Although SOM has been initially proposed for data visualization, it has been applied to different problems, including a solution to the Traveling Salesman Problem (TSP).

Applications

Dimensionality reduction and data visualization: In terms of dimensionality reduction, Principal Component Analysis (PCA) is actually one of the most popular tools and has been broadly used. Compared to PCA, SOM has an advantage in maintaining the topological (structural) information of the training data and is not inherently linear. Using PCA on high-dimensional data may cause a loss of data when the dimension is reduced to two. If the target data has a lot of dimensions and every dimension is equally essential, SOM can be very useful over PCA.
Seismic facies analysis for oil and gas exploration: Seismic facies analysis refers to the interpretation of facies type from the seismic reflector information.
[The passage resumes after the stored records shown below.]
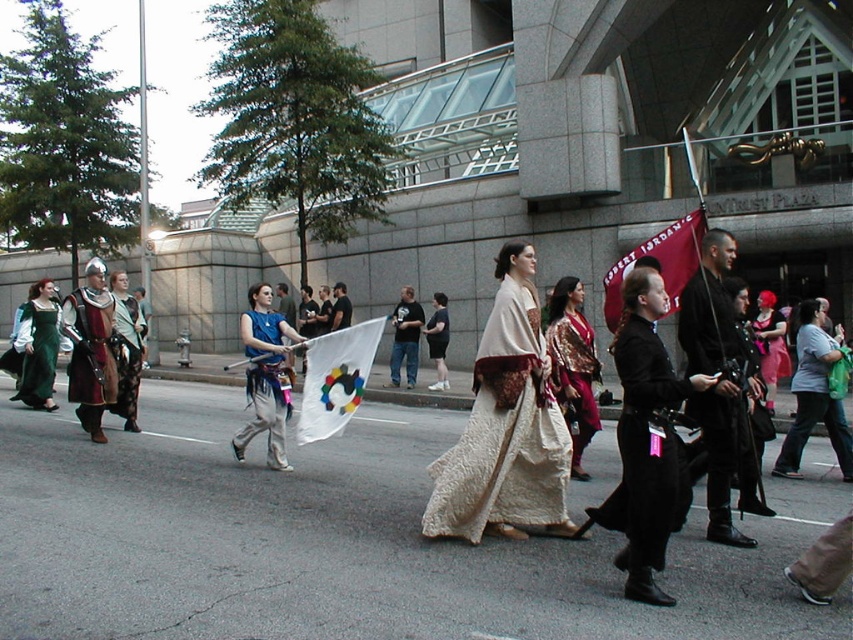 You are a photographer trying to capture both the black velvet cape at center and the silky gold kimono at center in a single frame. Which object should you focus on first to ensure both are in the frame?

The black velvet cape at center is smaller than the silky gold kimono at center, so you should focus on the silky gold kimono at center first to ensure both fit within the frame.

You are a photographer trying to capture a photo of the white textured kimono at center and the red fabric flag at center. Which object is closer to the camera based on their positions?

The white textured kimino at center is positioned under the red fabric flag at center, so the red fabric flag at center is closer to the camera.

You are a photographer positioned at the front of the parade. You want to capture a photo that includes both the red fabric flag at center and the shiny pink fabric at center. Based on their positions, which one should you focus on first to ensure both are in frame?

The red fabric flag at center is above the shiny pink fabric at center, so you should focus on the shiny pink fabric at center first as it is lower and will be in the foreground, ensuring both are captured in the frame. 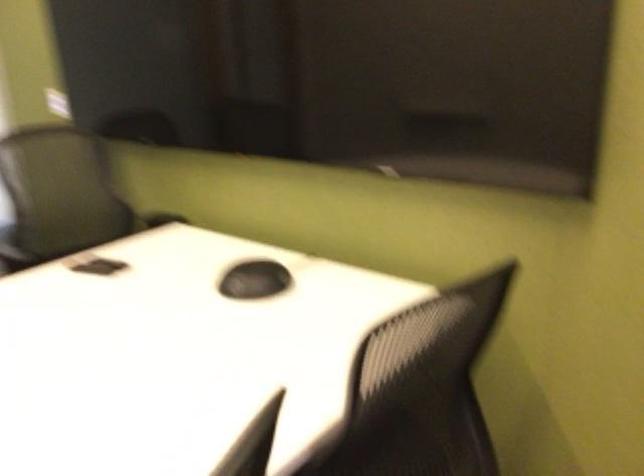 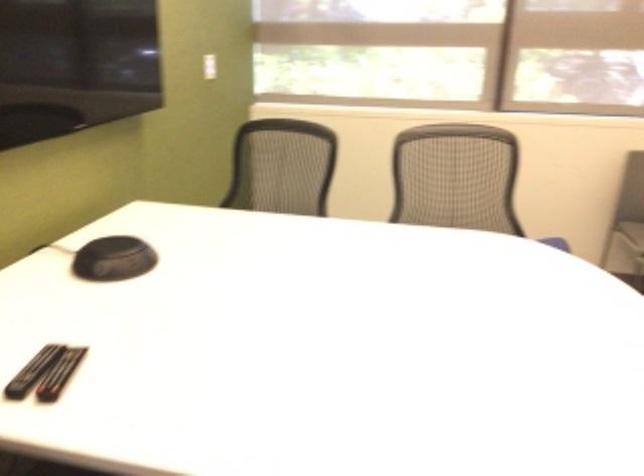 Locate, in the second image, the point that corresponds to point (109, 260) in the first image.

(32, 371) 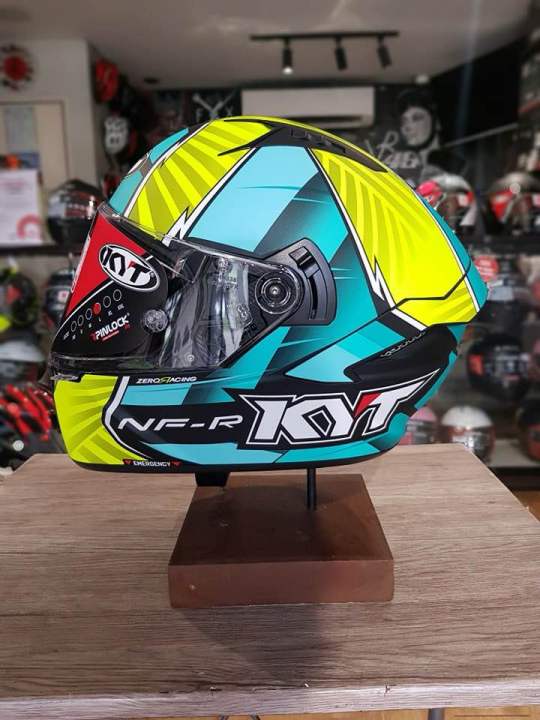 The width and height of the screenshot is (540, 720). Find the location of `wooden block`. wooden block is located at coordinates (284, 544). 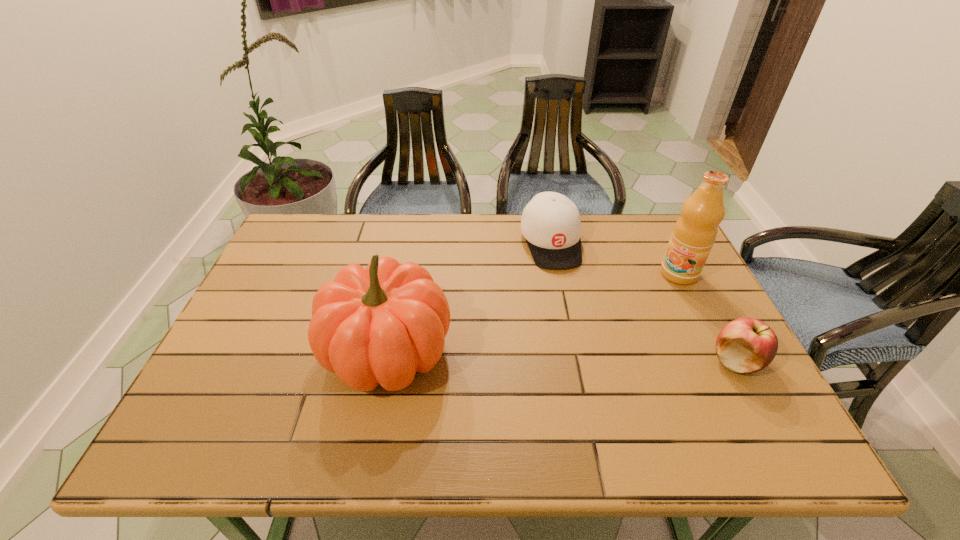 I want to click on empty space that is in between the second object from left to right and the apple, so click(x=643, y=302).

Locate an element on the screen. The width and height of the screenshot is (960, 540). vacant area that lies between the leftmost object and the apple is located at coordinates (562, 356).

The width and height of the screenshot is (960, 540). What are the coordinates of `free spot between the apple and the pumpkin` in the screenshot? It's located at (562, 356).

Locate an element on the screen. free space between the leftmost object and the apple is located at coordinates (562, 356).

Find the location of a particular element. the second closest object relative to the third object from right to left is located at coordinates (380, 325).

Locate which object ranks third in proximity to the apple. Please provide its 2D coordinates. Your answer should be formatted as a tuple, i.e. [(x, y)], where the tuple contains the x and y coordinates of a point satisfying the conditions above.

[(380, 325)]

The image size is (960, 540). Find the location of `vacant space that satisfies the following two spatial constraints: 1. on the front side of the pumpkin; 2. on the bitten side of the apple`. vacant space that satisfies the following two spatial constraints: 1. on the front side of the pumpkin; 2. on the bitten side of the apple is located at coordinates (386, 361).

I want to click on blank space that satisfies the following two spatial constraints: 1. on the front side of the fruit juice; 2. on the bitten side of the apple, so click(723, 361).

The width and height of the screenshot is (960, 540). I want to click on vacant space that satisfies the following two spatial constraints: 1. on the front side of the apple; 2. on the bitten side of the fruit juice, so click(x=723, y=361). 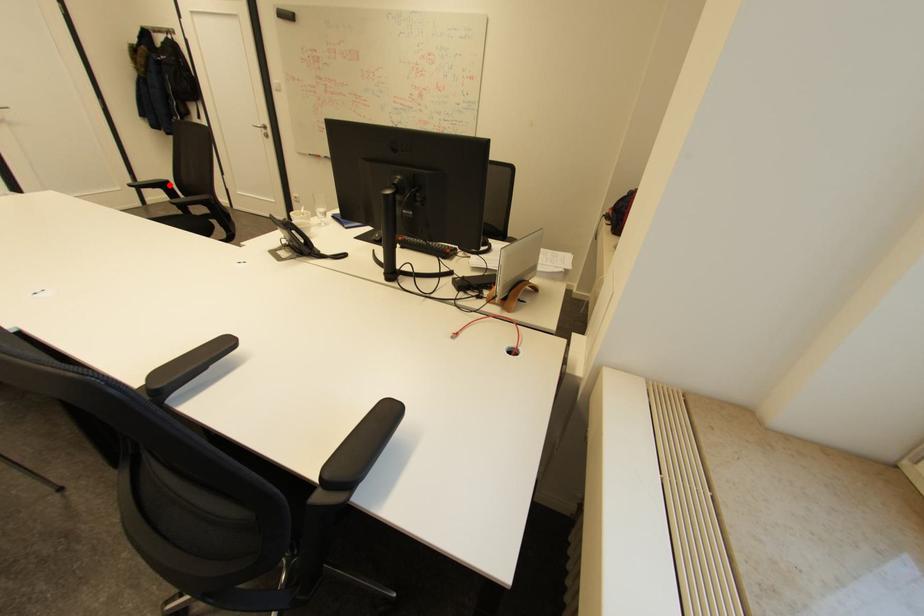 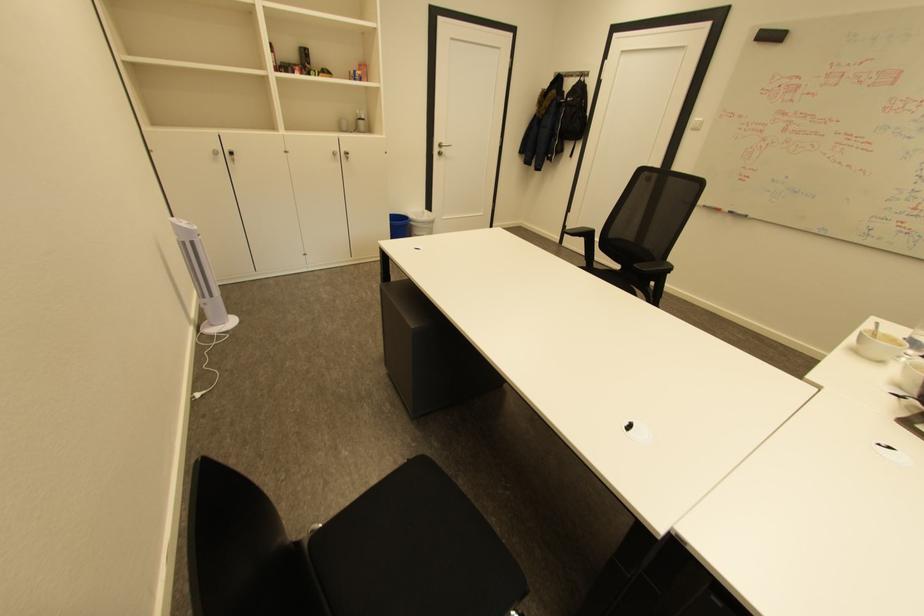 In the second image, find the point that corresponds to the highlighted location in the first image.

(594, 233) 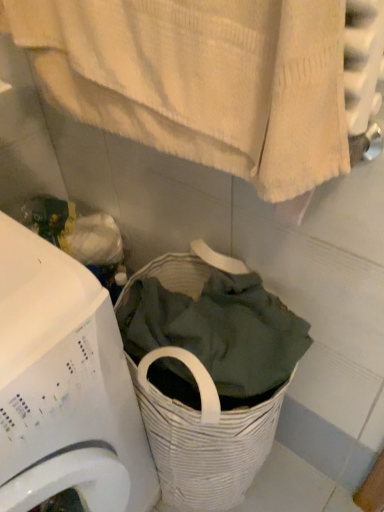 Question: Does point (69, 298) appear closer or farther from the camera than point (218, 113)?

Choices:
 (A) farther
 (B) closer

Answer: (A)

Question: From a real-world perspective, is white plastic washing machine at lower left above or below white textured towel at upper center?

Choices:
 (A) below
 (B) above

Answer: (A)

Question: Considering the positions of white plastic washing machine at lower left and white textured towel at upper center in the image, is white plastic washing machine at lower left taller or shorter than white textured towel at upper center?

Choices:
 (A) short
 (B) tall

Answer: (B)

Question: Is white textured towel at upper center to the left or to the right of white plastic washing machine at lower left in the image?

Choices:
 (A) left
 (B) right

Answer: (B)

Question: Looking at their shapes, would you say white textured towel at upper center is wider or thinner than white plastic washing machine at lower left?

Choices:
 (A) thin
 (B) wide

Answer: (A)

Question: Is point (130, 80) closer or farther from the camera than point (99, 401)?

Choices:
 (A) farther
 (B) closer

Answer: (B)

Question: Is white textured towel at upper center in front of or behind white plastic washing machine at lower left in the image?

Choices:
 (A) front
 (B) behind

Answer: (A) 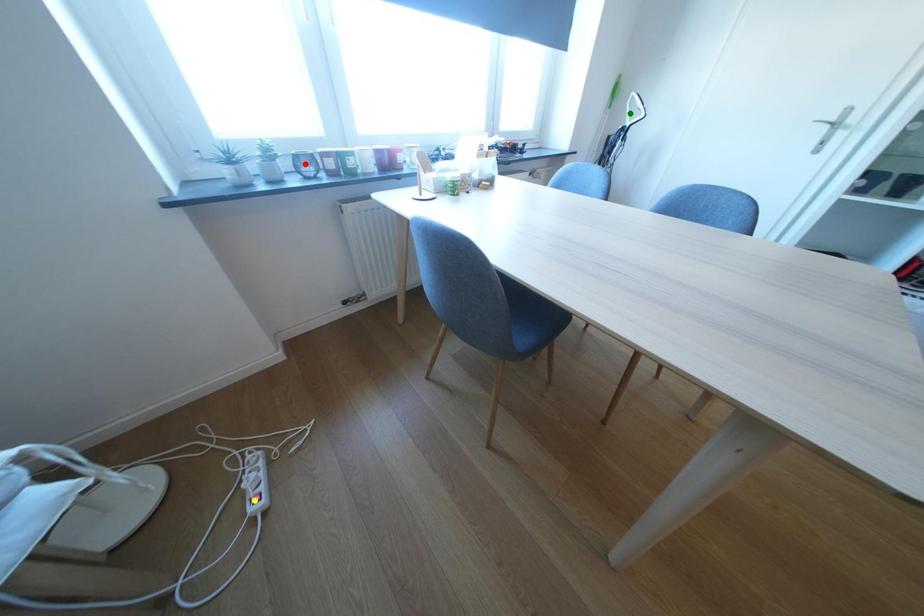 Order these from nearest to farthest:
green point
red point
yellow point

yellow point, red point, green point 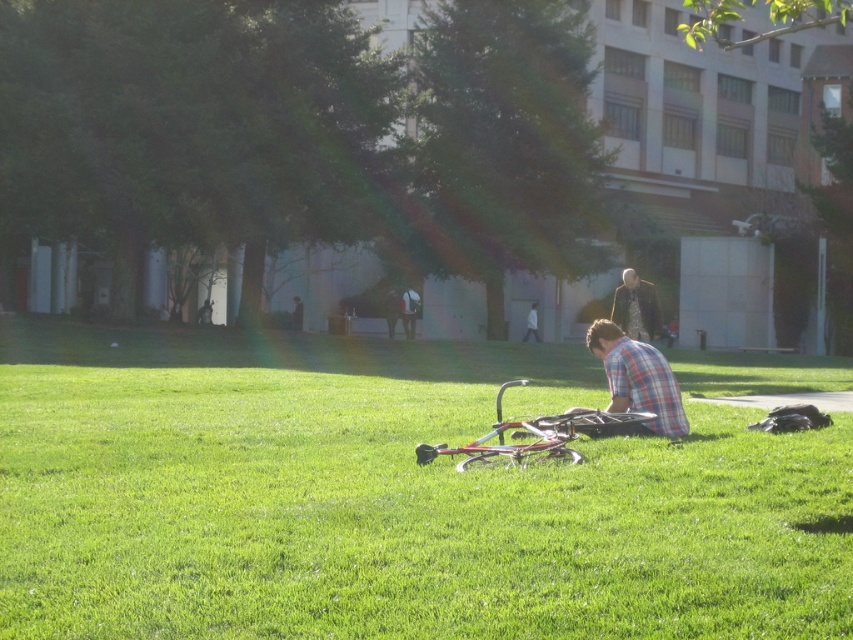 From the picture: You are standing at the point with coordinates (387,499). What object is located exactly at your current position?

The metallic bicycle at center is located exactly at the point with coordinates (387,499).

You are standing at the origin point in the coordinate system of this image. You want to walk straight towards the metallic bicycle at center. What coordinate point will you arrive at when you reach the bicycle?

You will arrive at the coordinate point of the metallic bicycle at center, which is at point (387, 499). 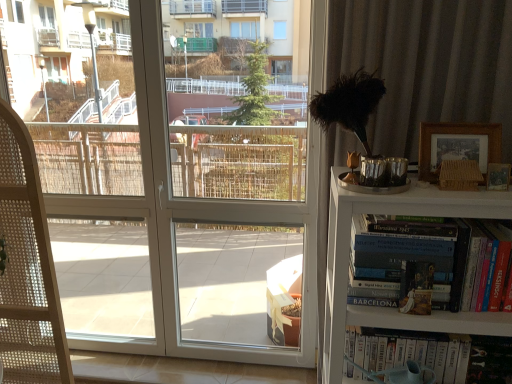 In order to click on free region on the left part of wooden picture frame at upper right, which appears as the second picture frame when viewed from the top in this screenshot , I will do click(464, 193). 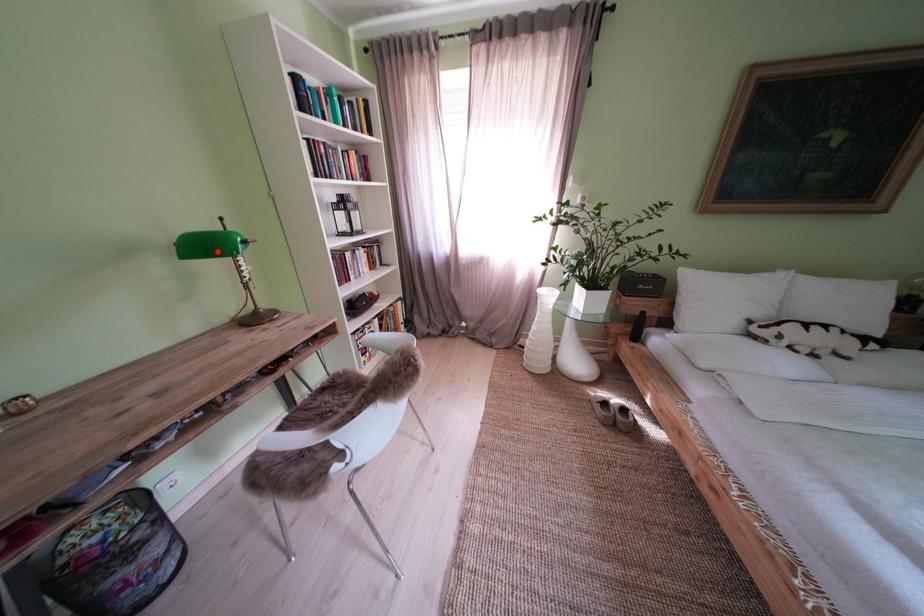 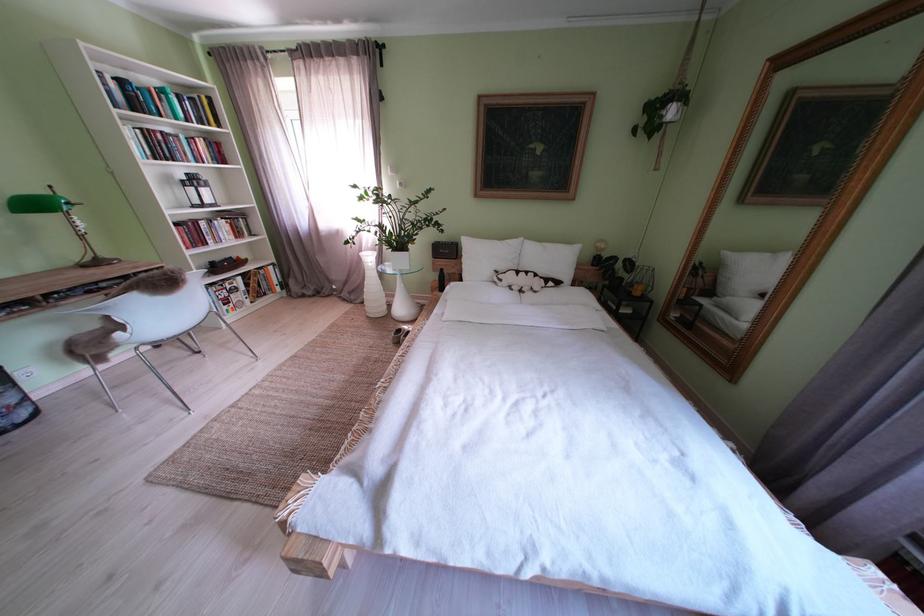 Find the pixel in the second image that matches the highlighted location in the first image.

(46, 209)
It generates groups based on the identification of different individual features.
These methods find an organization in the dataset and form organized relational clusters. However, these clusters may or may not have any physical analogs. A calibration method to relate SOM clusters to physical reality is needed. This calibration method must define the mapping between the groups and the measured physical properties; it should also provide an estimate of the validity of the relationships.

Text Clustering: Text clustering is an unsupervised learning process, i.e., not dependent on the prior knowledge of data, and based solely on the similarity relationship between documents in the collection to separate the document collection into some clusters.
Text clustering’s important preprocessing step is to check how the text can be shown in the form of the mathematical expression for further analysis and processing. The Common method is Salton’s vector space model (Vector Space Model, VSM).

Self Organizing Maps architecture

Self-organizing maps consist of two layers, the first one is the input layer, and the second one is the output layer, also called a feature map.

SOM can integrate multi-modal input vectors and can extract relations among them in a 2-dimensional plane. SOM can also be used for the clustering of unlabeled data or classify labeled data with labeling the output units after learning. Unlike other ANN types, SOM doesn’t have activation functions in neurons, and we directly pass weights to the output layer without doing anything.

What really happens in SOM?

Each data point in the data set competes to get recognition for representation. SOM mapping steps start from initializing the weight vectors. From there, a sample vector is selected randomly, and the map of the weight vectors is searched to find the weight which can best represent that sample. Each weight vector maintains neighboring weights that are close to it. The weight that is selected is rewarded by being able to become more like that randomly selected sample vector. The neighbors of that weight are also considered by being able to become more like the selected sample vector. This allows the map to form different shapes. Most generally, they have square/rectangular/hexagonal/L shapes in the 2D feature space.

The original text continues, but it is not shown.